# Forum Home Renovation Rendering  What to replace fibro walls with for rendered look...

## Kevib

Hello
Any help would be great -@I'm looking at options to replace the fibro exterior walls on our house. 
Well aware of the fibro removal rules but unsure of what to use once its gone. 
- want a render/textured look
- like the idea of blueboard & render but not the (sure thing???) potential of cracks
- unsure re hebel?
- Plan to install batts in wall. 
Any suggestions on these/ other options?...and rough costs?
Will prob get someone to do the job. 
Thanks
KeviB

----------


## seriph1

welcome to the forum!  
Why not just put blueboard or foam board over the existing fibro? Once it is captive, there is zero risk. Of course, there is almost no risk now anyway, as the asbestos is captured inside the boards.
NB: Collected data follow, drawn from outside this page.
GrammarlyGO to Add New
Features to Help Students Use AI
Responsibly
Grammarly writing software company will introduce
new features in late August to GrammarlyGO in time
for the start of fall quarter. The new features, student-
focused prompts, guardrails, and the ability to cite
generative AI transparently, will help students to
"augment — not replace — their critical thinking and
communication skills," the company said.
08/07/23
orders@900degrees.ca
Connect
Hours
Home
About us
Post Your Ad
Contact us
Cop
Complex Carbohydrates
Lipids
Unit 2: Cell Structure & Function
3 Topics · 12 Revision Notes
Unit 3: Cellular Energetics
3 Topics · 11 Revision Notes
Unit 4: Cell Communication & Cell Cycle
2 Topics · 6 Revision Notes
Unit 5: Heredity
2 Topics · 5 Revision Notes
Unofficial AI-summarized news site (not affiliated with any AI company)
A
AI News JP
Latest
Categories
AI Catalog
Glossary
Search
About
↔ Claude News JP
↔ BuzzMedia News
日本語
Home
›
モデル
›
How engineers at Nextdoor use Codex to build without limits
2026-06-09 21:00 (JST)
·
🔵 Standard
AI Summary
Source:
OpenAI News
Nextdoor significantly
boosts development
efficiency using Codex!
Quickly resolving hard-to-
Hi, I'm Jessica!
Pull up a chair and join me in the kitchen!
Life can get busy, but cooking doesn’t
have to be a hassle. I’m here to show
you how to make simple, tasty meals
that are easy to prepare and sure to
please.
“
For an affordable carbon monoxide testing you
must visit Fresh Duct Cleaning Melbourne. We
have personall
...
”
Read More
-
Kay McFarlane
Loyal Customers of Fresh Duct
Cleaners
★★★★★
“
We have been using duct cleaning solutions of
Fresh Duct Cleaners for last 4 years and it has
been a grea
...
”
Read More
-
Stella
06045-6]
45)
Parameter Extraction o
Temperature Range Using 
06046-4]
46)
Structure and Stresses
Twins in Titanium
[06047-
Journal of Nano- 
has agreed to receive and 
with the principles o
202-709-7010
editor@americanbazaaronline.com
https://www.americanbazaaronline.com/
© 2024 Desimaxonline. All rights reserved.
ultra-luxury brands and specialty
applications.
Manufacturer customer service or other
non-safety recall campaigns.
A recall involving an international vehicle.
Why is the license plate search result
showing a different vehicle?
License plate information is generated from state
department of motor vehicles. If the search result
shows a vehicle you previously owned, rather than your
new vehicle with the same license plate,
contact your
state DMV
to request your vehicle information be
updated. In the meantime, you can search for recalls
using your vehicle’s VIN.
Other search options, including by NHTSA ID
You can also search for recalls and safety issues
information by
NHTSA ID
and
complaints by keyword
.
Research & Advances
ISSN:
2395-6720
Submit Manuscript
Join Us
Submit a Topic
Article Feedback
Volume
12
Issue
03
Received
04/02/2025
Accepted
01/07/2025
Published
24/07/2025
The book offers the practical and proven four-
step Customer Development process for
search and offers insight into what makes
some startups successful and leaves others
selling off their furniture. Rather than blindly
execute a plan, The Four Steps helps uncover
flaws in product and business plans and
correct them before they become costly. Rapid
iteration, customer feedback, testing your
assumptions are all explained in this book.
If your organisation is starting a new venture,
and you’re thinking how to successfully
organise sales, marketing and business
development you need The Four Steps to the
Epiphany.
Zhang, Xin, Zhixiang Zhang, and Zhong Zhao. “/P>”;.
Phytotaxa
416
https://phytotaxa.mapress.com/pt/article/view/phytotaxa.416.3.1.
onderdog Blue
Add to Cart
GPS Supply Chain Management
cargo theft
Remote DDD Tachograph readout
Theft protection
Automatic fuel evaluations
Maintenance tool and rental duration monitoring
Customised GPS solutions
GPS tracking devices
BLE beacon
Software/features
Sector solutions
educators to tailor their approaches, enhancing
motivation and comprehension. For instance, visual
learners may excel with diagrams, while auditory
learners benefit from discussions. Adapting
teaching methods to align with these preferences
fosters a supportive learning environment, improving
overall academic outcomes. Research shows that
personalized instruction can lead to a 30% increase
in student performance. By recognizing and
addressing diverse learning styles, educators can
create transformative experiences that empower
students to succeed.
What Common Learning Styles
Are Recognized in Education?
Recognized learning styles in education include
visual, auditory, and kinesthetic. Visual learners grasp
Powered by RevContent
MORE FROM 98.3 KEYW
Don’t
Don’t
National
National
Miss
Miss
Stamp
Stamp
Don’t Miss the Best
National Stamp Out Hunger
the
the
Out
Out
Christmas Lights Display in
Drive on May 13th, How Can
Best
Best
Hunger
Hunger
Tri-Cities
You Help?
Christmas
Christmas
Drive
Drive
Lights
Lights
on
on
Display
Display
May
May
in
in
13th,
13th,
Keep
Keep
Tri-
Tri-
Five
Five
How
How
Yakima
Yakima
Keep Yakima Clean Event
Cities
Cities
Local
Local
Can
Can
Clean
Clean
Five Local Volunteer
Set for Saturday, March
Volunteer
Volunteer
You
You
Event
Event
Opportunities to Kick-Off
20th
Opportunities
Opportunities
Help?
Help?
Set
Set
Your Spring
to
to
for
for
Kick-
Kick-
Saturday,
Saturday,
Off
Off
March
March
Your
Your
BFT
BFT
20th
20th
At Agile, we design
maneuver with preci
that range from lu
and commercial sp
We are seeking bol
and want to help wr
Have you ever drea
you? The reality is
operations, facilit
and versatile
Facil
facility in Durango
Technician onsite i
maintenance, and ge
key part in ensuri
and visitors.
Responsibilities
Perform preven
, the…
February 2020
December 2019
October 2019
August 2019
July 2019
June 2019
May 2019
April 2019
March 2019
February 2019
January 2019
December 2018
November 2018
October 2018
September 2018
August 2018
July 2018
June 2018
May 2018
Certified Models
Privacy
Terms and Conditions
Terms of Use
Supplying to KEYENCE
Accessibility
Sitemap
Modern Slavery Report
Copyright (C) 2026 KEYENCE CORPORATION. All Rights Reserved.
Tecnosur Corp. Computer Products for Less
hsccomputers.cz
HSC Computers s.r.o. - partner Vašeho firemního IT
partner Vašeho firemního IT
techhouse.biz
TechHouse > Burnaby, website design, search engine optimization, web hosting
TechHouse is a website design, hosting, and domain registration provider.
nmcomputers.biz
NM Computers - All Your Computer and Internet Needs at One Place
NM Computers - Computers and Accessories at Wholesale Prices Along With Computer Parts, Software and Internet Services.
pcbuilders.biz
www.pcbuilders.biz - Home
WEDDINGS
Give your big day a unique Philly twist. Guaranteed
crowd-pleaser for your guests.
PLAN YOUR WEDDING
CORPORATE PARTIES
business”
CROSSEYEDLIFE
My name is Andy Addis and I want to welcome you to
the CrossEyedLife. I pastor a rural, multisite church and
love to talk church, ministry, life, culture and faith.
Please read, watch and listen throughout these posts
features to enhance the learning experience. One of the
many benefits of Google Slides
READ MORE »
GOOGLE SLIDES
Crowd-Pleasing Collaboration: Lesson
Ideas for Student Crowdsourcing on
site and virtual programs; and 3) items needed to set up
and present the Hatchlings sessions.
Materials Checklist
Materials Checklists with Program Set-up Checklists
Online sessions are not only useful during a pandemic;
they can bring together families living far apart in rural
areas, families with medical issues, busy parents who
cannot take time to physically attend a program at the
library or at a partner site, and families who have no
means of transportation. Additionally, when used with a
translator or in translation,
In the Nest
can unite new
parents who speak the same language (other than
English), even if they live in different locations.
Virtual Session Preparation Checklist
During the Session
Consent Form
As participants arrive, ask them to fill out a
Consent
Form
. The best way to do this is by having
I believe it is only when you start breaking it up that it becomes a hazard. 
Cracks in render are commonplace, because of poor practices  -  there should be plenty of info about how to fit the cladding and render correctly, from manufacturers like James Hardy etc. ... and of course, the walls that ARE done right don't stand out like the ones that aren't! I saw a place today where the paint was not applied very well .... every panel was visible along the joints .... looked bad.

----------


## Kevib

Thanks Steve -yes, I did think about just covering it but have decided to de-fibro the house for a few reasons including so we can add wall insulation and just actually to get rid of it for once and for all.
Yeh, joint cracks in render look terrible....suppose the key for me is that it seems like it can actually be done well and I can get some sort of guarantee from the builder.

----------


## Kevib

Anyone got an idea of cost for:
- blueboard & render
- blueboard (could texture paint myself)
- hebel 
Any help would be great

----------


## sundancewfs

You could look at Masterwall or a similar system. www.masterwall.com.au http://www.render.com.au/index.cfm/T...al_data_Fibre/ http://www.unitex.com.au/cladding.html

----------